Akālika dhamma signifie « éternel », hors de l’illusion du temps. Quand on lâche prise, on a aussitôt ce sentiment d’être hors du temps. La notion de temps intervient quand on commence à penser à l’heure qu’il est, quand on parle de méditation de 45 minutes, d’heure de repas, de se lever à 5h30, etc. Ce n’est qu’une façon de concevoir le temps mais nous l’assimilons à la vraie vie alors que le dhamma est akālika, éternel. C’est pourquoi, quand on est totalement présent, on a un sentiment d’éternité … et on se demande ce qui est arrivé à ces 45 dernières minutes !

Ehipassika dhamma. Le mot ehi signifie « viens voir ! », c’est une incitation, un encouragement à regarder, à s’éveiller à l’instant. On le traduit habituellement par « qui encourage à l’observation » mais, dans la langue originale, en pāli, il y a aussi une notion d’immédiateté : « Regarde ! Viens voir tout de suite !. »

Opanayika dhamma signifie « ce qui pousse en avant » — ou « à l’intérieur ». Une traduction dit « en avant » et l’autre « en dedans » mais ne vous en préoccupez pas, soyez simplement conscients.

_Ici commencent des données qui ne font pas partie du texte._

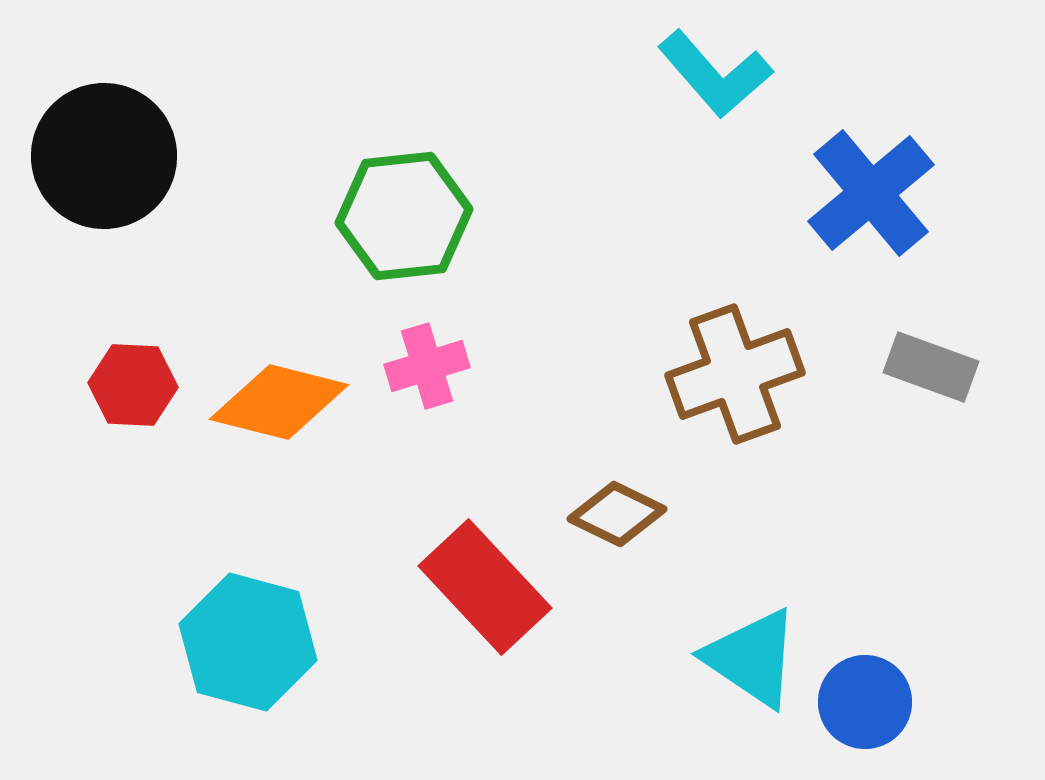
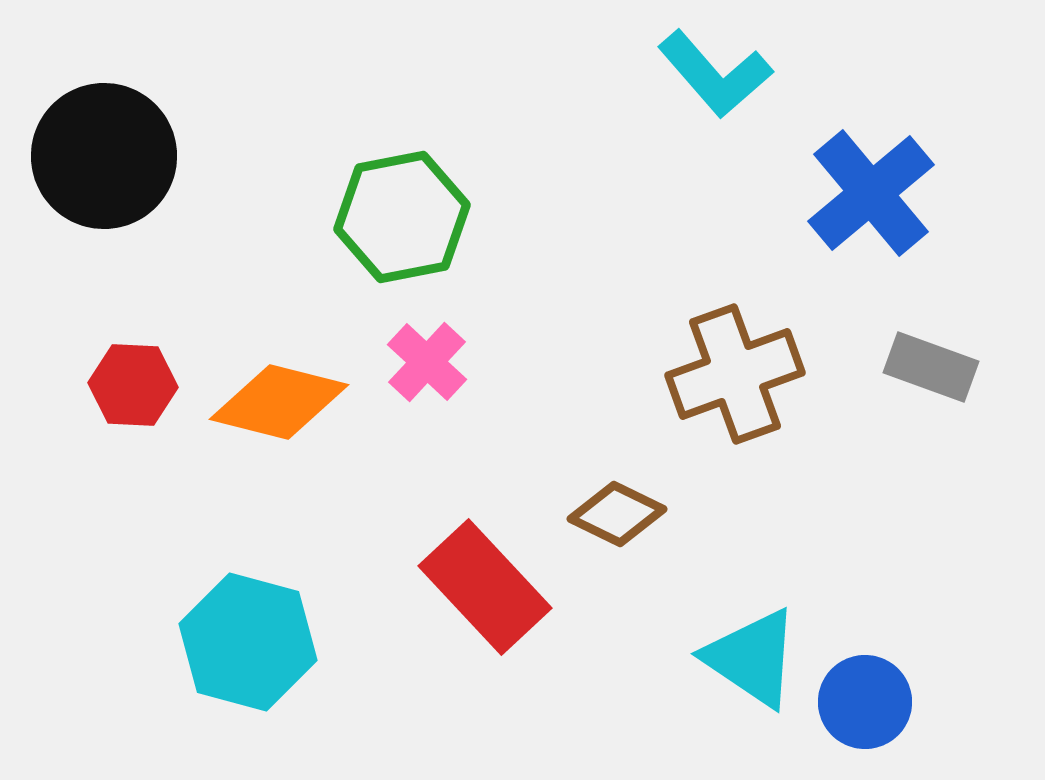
green hexagon: moved 2 px left, 1 px down; rotated 5 degrees counterclockwise
pink cross: moved 4 px up; rotated 30 degrees counterclockwise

Quand on a confiance en cette qualité d’Attention, de présence consciente au Dhamma, on comprend les choses de mieux en mieux et la vision pénétrante s’approfondit. Quand on avance sur ce chemin de conscience, toutes les zones d’ombre ou de confusion par rapport à nous-mêmes se dissipent peu à peu.

Paccattam veditabbo viññuhi signifie « dont le sage fait l’expérience par lui-même ». En thaï Ajahn Chah employait souvent le mot paccattam … par exemple si on lui demandait : « Ajahn Chah que signifie (ceci ou cela) ? », il répondait : « C’est paccattam ! » ce qui signifie « vous devez le découvrir par vous-mêmes » parce que personne ne peut vous le dire et si quelqu’un vous le disait, ne le croyez pas ! Cela signifierait que vous n’êtes pas éveillé et que lui l’est. Ne croyez rien, c’est vous qui savez. Vous voyez comme il est important de développer cette confiance en la conscience de ce qui est, apprendre à vous faire confiance plutôt que vous fier entièrement aux Ecritures ou aux paroles et aux opinions des autres !

Donc ce sentiment d’ouverture est une chose à laquelle vous pouvez vous fier. La conscience, l’Attention, la présence, l’intuition, sati sampajañña, l’aperception. On peut avoir confiance en cela parce qu’il n’y a là rien de personnel, c’est une ouverture à une réalité universelle. Vous commencez à avoir confiance en cette simple Attention à la vie.

 

Je vous offre ces paroles comme matière à réflexion et à contemplation.